Excerpted data:
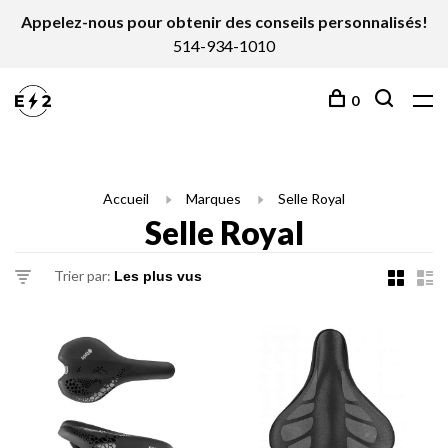
Appelez-nous pour obtenir des conseils personnalisés!
514-934-1010
0
Accueil
Marques
Selle Royal
Selle Royal
Trier par:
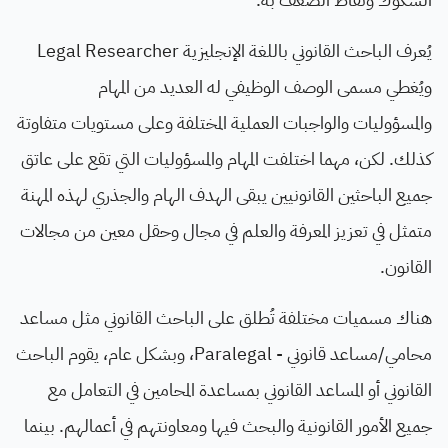
يُعرف الباحث القانوني باللغة الإنجليزية Legal Researcher
ويُغطي مسمى الوصف الوظيفي له العديد من المهام
والمسؤوليات والواجبات العملية المختلفة وعلى مستويات متفاوتة
كذلك. لكن، مهما اختلفت المهام والمسؤوليات التي تقع على عاتق
جميع الباحثين القانونيين يبقى الهدف الهام والجذري لهذه المهنة
متمثل في تعزيز المعرفة والعلم في مجال وحقل معين من مجالات
القانون.
هناك مسميات مختلفة تُطلق على الباحث القانوني مثل مساعد
محامي/مساعد قانوني - Paralegal، وبشكل عام، يقوم الباحث
القانوني أو المساعد القانوني بمساعدة المحامين في التعامل مع
جميع الأمور القانونية والبحث فيها ومعاونتهم في أعمالهم. بينما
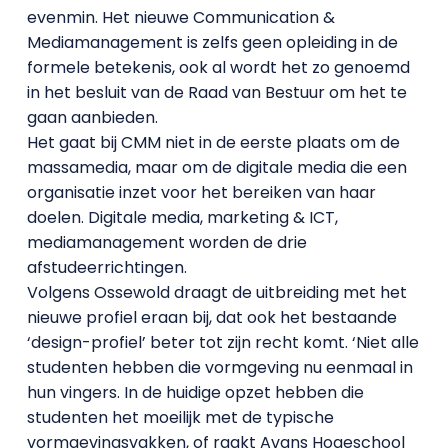
evenmin. Het nieuwe Communication &
Mediamanagement is zelfs geen opleiding in de
formele betekenis, ook al wordt het zo genoemd
in het besluit van de Raad van Bestuur om het te
gaan aanbieden.
Het gaat bij CMM niet in de eerste plaats om de
massamedia, maar om de digitale media die een
organisatie inzet voor het bereiken van haar
doelen. Digitale media, marketing & ICT,
mediamanagement worden de drie
afstudeerrichtingen.
Volgens Ossewold draagt de uitbreiding met het
nieuwe profiel eraan bij, dat ook het bestaande
‘design-profiel’ beter tot zijn recht komt. ‘Niet alle
studenten hebben die vormgeving nu eenmaal in
hun vingers. In de huidige opzet hebben die
studenten het moeilijk met de typische
vormgevingsvakken, of raakt Avans Hogeschool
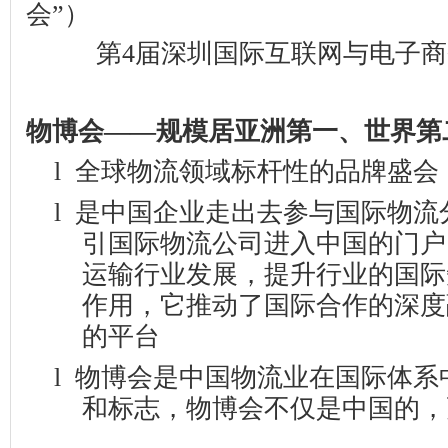
会
”
）
第
4
届深圳国际互联网与电子商
物博会——规模居亚洲第一、世界第
l
全球物流领域标杆性的品牌盛会
l
是中国企业走出去参与国际物流
引国际物流公司进入中国的门户
运输行业发展，提升行业的国际
作用，它
推动了国际合作的深度
的平台
l
物博会是中国物流业在国际体系
和标志，物博会不仅是中国的，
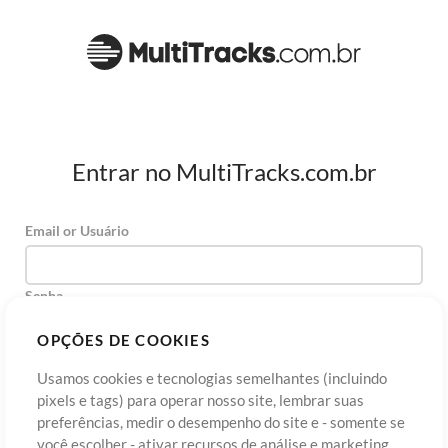
Entrar no MultiTracks.com.br
Email or Usuário
Senha
OPÇÕES DE COOKIES
Usamos cookies e tecnologias semelhantes (incluindo
Cadastre-se
Esqueceu sua senha?
Entre
pixels e tags) para operar nosso site, lembrar suas
preferências, medir o desempenho do site e - somente se
você escolher - ativar recursos de análise e marketing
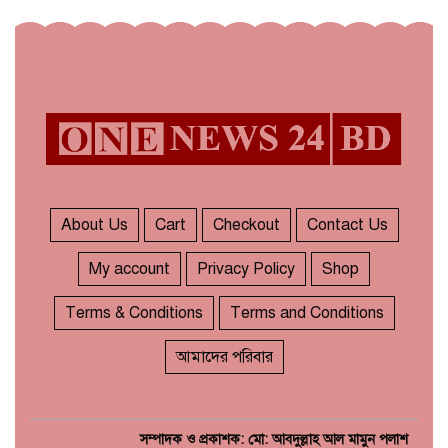
About Us
Cart
Checkout
Contact Us
My account
Privacy Policy
Shop
Terms & Conditions
Terms and Conditions
আমাদের পরিবার
সম্পাদক ও প্রকাশক: মো: আবদুল্লাহ আল মামুন পলাশ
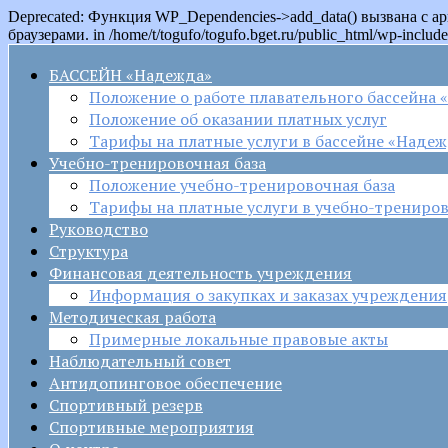
Deprecated: Функция WP_Dependencies->add_data() вызвана с 
браузерами. in /home/t/togufo/togufo.bget.ru/public_html/wp-include
БАССЕЙН «Надежда»
Положение о работе плавательного бассейна
Положение об оказании платных услуг
Тарифы на платные услуги в бассейне «Наде
Учебно-тренировочная база
Положение учебно-тренировочная база
Тарифы на платные услуги в учебно-трениров
Руководство
Структура
Финансовая деятельность учреждения
Информация о закупках и заказах учреждения
Методическая работа
Примерные локальные правовые акты
Наблюдательный совет
Антидопинговое обеспечение
Спортивный резерв
Спортивные мероприятия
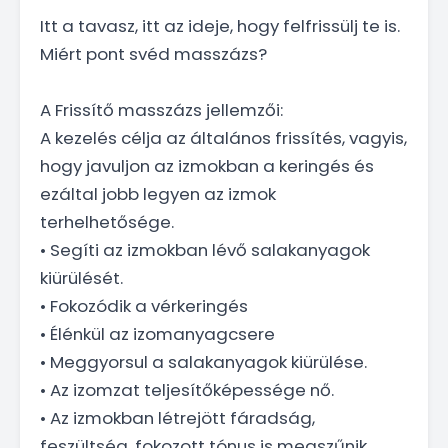
Itt a tavasz, itt az ideje, hogy felfrissülj te is.
Miért pont svéd masszázs?
A Frissítő masszázs jellemzői:
A kezelés célja az általános frissítés, vagyis,
hogy javuljon az izmokban a keringés és
ezáltal jobb legyen az izmok
terhelhetősége.
• Segíti az izmokban lévő salakanyagok
kiürülését.
• Fokozódik a vérkeringés
• Élénkül az izomanyagcsere
• Meggyorsul a salakanyagok kiürülése.
• Az izomzat teljesítőképessége nő.
• Az izmokban létrejött fáradság,
feszültség, fokozott tónus is megszűnik.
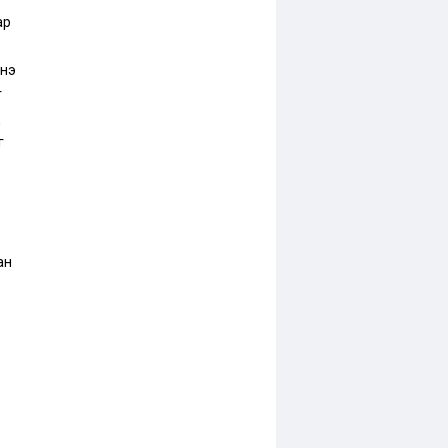
ар
нэ
г
д
г
ан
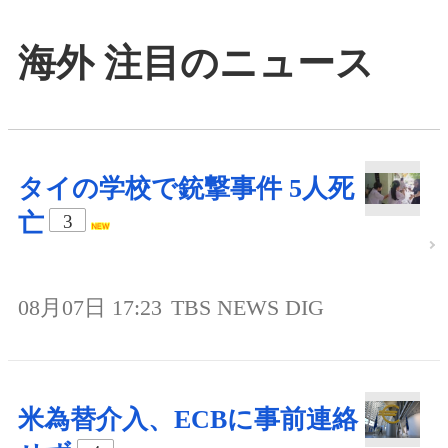
海外 注目のニュース
タイの学校で銃撃事件 5人死
亡
3
08月07日 17:23
TBS NEWS DIG
米為替介入、ECBに事前連絡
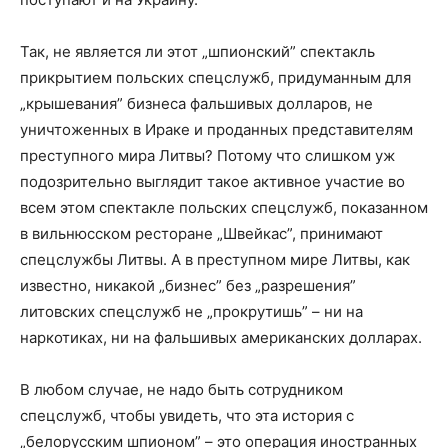
Так, не является ли этот „шпионский” спектакль
прикрытием польских спецслужб, придуманным для
„крышевания” бизнеса фальшивых долларов, не
уничтоженных в Ираке и проданных представителям
преступного мира Литвы? Потому что слишком уж
подозрительно выглядит такое активное участие во
всем этом спектакле польских спецслужб, показанном
в вильнюсском ресторане „Швейкас”, принимают
спецслужбы Литвы. А в преступном мире Литвы, как
известно, никакой „бизнес” без „разрешения”
литовских спецслужб не „прокрутишь” – ни на
наркотиках, ни на фальшивых американских долларах.
В любом случае, не надо быть сотрудником
спецслужб, чтобы увидеть, что эта история с
„белорусским шпионом” – это операция иностранных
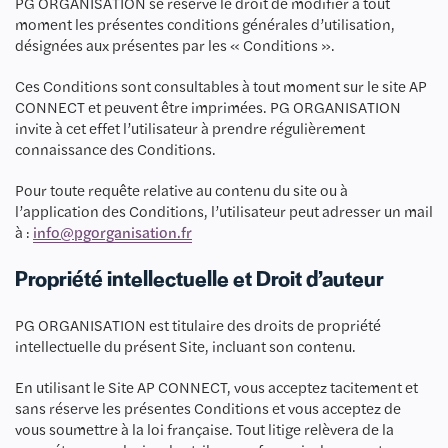
PG ORGANISATION se réserve le droit de modifier à tout
moment les présentes conditions générales d’utilisation,
désignées aux présentes par les « Conditions ».
Ces Conditions sont consultables à tout moment sur le site AP
CONNECT et peuvent être imprimées. PG ORGANISATION
invite à cet effet l’utilisateur à prendre régulièrement
connaissance des Conditions.
Pour toute requête relative au contenu du site ou à
l’application des Conditions, l’utilisateur peut adresser un mail
à :
info@pgorganisation.fr
Propriété intellectuelle et Droit d’auteur
PG ORGANISATION est titulaire des droits de propriété
intellectuelle du présent Site, incluant son contenu.
En utilisant le Site AP CONNECT, vous acceptez tacitement et
sans réserve les présentes Conditions et vous acceptez de
vous soumettre à la loi française. Tout litige relèvera de la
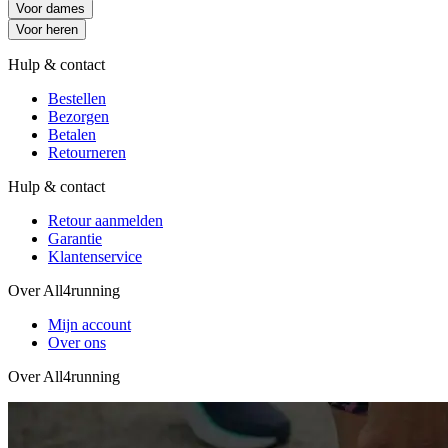
Voor dames
Voor heren
Hulp & contact
Bestellen
Bezorgen
Betalen
Retourneren
Hulp & contact
Retour aanmelden
Garantie
Klantenservice
Over All4running
Mijn account
Over ons
Over All4running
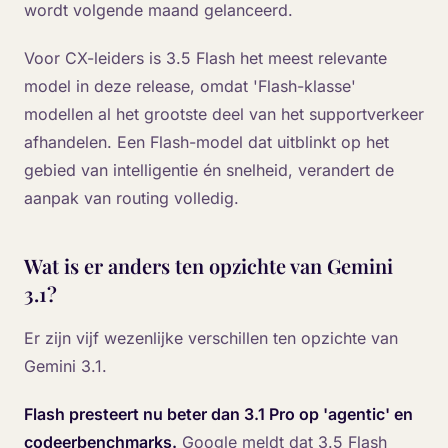
wordt volgende maand gelanceerd.
Voor CX-leiders is 3.5 Flash het meest relevante
model in deze release, omdat 'Flash-klasse'
modellen al het grootste deel van het supportverkeer
afhandelen. Een Flash-model dat uitblinkt op het
gebied van intelligentie én snelheid, verandert de
aanpak van routing volledig.
Wat is er anders ten opzichte van Gemini
3.1?
Er zijn vijf wezenlijke verschillen ten opzichte van
Gemini 3.1.
Flash presteert nu beter dan 3.1 Pro op 'agentic' en
codeerbenchmarks.
Google meldt dat 3.5 Flash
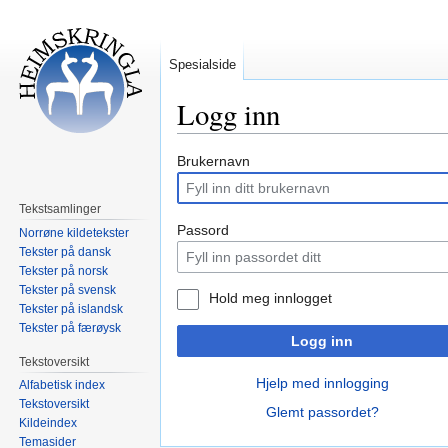
Spesialside
Logg inn
Hopp
Hopp
Brukernavn
til
til
navigering
søk
Tekstsamlinger
Passord
Norrøne kildetekster
Tekster på dansk
Tekster på norsk
Tekster på svensk
Hold meg innlogget
Tekster på islandsk
Tekster på færøysk
Logg inn
Tekstoversikt
Hjelp med innlogging
Alfabetisk index
Tekstoversikt
Glemt passordet?
Kildeindex
Temasider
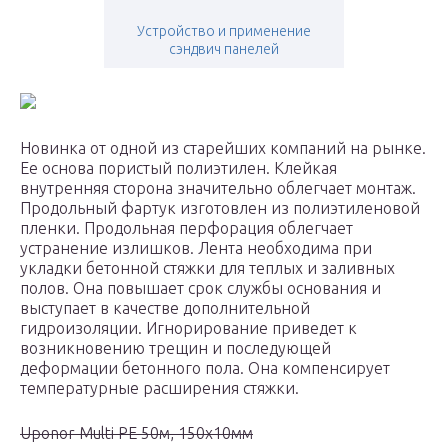
Устройство и применение
сэндвич панелей
Новинка от одной из старейших компаний на рынке.
Ее основа пористый полиэтилен. Клейкая
внутренняя сторона значительно облегчает монтаж.
Продольный фартук изготовлен из полиэтиленовой
пленки. Продольная перфорация облегчает
устранение излишков. Лента необходима при
укладки бетонной стяжки для теплых и заливных
полов. Она повышает срок службы основания и
выступает в качестве дополнительной
гидроизоляции. Игнорирование приведет к
возникновению трещин и последующей
деформации бетонного пола. Она компенсирует
температурные расширения стяжки.
Uponor Multi PE 50м, 150х10мм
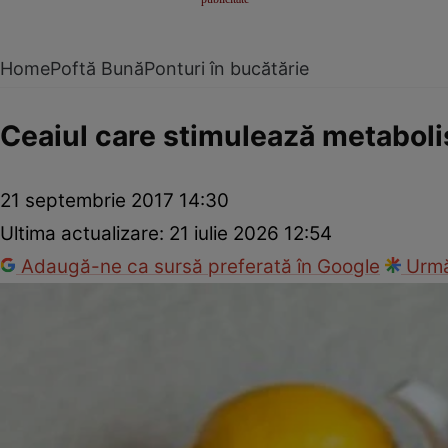
Home
Poftă Bună
Ponturi în bucătărie
Ceaiul care stimulează metabol
21 septembrie 2017 14:30
Ultima actualizare:
21 iulie 2026 12:54
Adaugă-ne ca sursă preferată în Google
Urmă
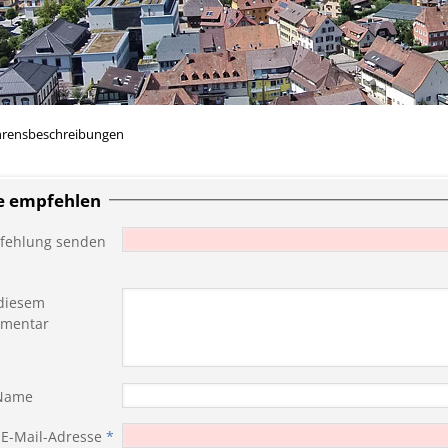
hrensbeschreibungen
te empfehlen
fehlung senden
diesem
mentar
 Name
 E-Mail-Adresse
*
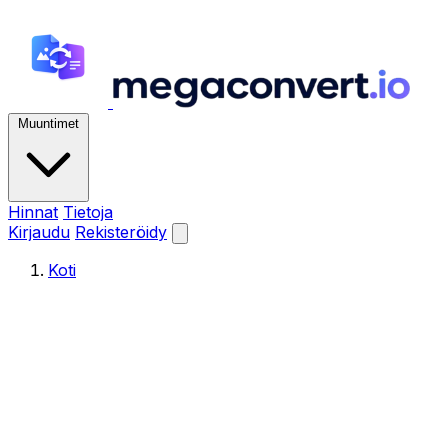
Muuntimet
Hinnat
Tietoja
Kirjaudu
Rekisteröidy
Koti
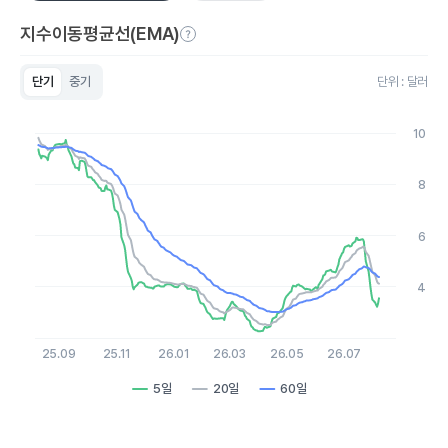
지수이동평균선(EMA)
단기
중기
단위 : 달러
Chart
Line chart with 3 lines.
10
View as data table, Chart
The chart has 1 X axis displaying Time. Data ranges from 20
The chart has 1 Y axis displaying values. Data ranges from 2.26
8
6
4
25.09
25.11
26.01
26.03
26.05
26.07
5일
20일
60일
End of interactive chart.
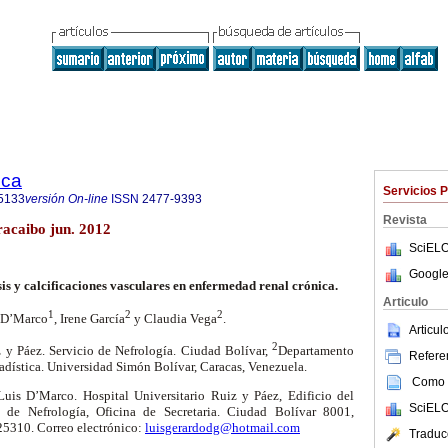
ica
Servicios 
5133
versión On-line
ISSN
2477-9393
Revista
aracaibo jun. 2012
SciELO
Google
sis y calcificaciones vasculares en enfermedad renal crónica.
Articulo
1
2
2
 D’Marco
, Irene García
y Claudia Vega
.
Articu
2
z y Páez. Servicio de Nefrología. Ciudad Bolívar,
Departamento
Referen
adística. Universidad Simón Bolívar, Caracas, Venezuela.
Como c
Luis D’Marco. Hospital Universitario Ruiz y Páez, Edificio del
SciELO
 de Nefrología, Oficina de Secretaria. Ciudad Bolívar 8001,
25310. Correo electrónico:
luisgerardodg@hotmail.com
Traduc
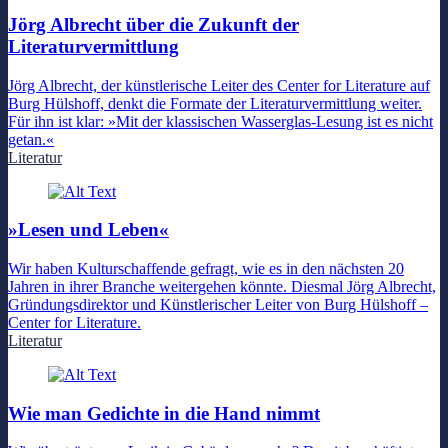
Jörg Albrecht über die Zukunft der
Literaturvermittlung
Jörg Albrecht, der künstlerische Leiter des Center for Literature auf
Burg Hülshoff, denkt die Formate der Literaturvermittlung weiter.
Für ihn ist klar: »Mit der klassischen Wasserglas-Lesung ist es nicht
getan.«
Literatur
»Lesen und Leben«
Wir haben Kulturschaffende gefragt, wie es in den nächsten 20
Jahren in ihrer Branche weitergehen könnte. Diesmal Jörg Albrecht,
Gründungsdirektor und Künstlerischer Leiter von Burg Hülshoff –
Center for Literature.
Literatur
Wie man Gedichte in die Hand nimmt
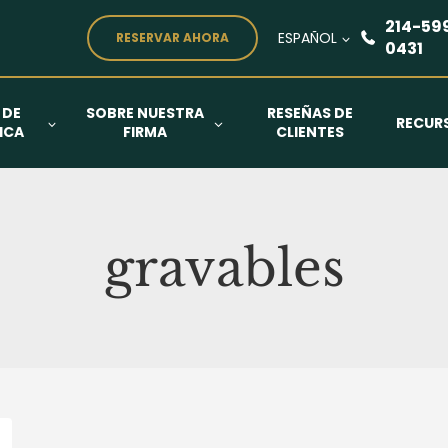
214-59
ESPAÑOL
RESERVAR AHORA
0431
 DE
SOBRE NUESTRA
RESEÑAS DE
RECUR
ICA
FIRMA
CLIENTES
gravables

Work item: Wherever the string "Literature" shows up in the material, copy the line that holds it.

Finished task:
Jörg Albrecht, der künstlerische Leiter des Center for Literature auf
Center for Literature.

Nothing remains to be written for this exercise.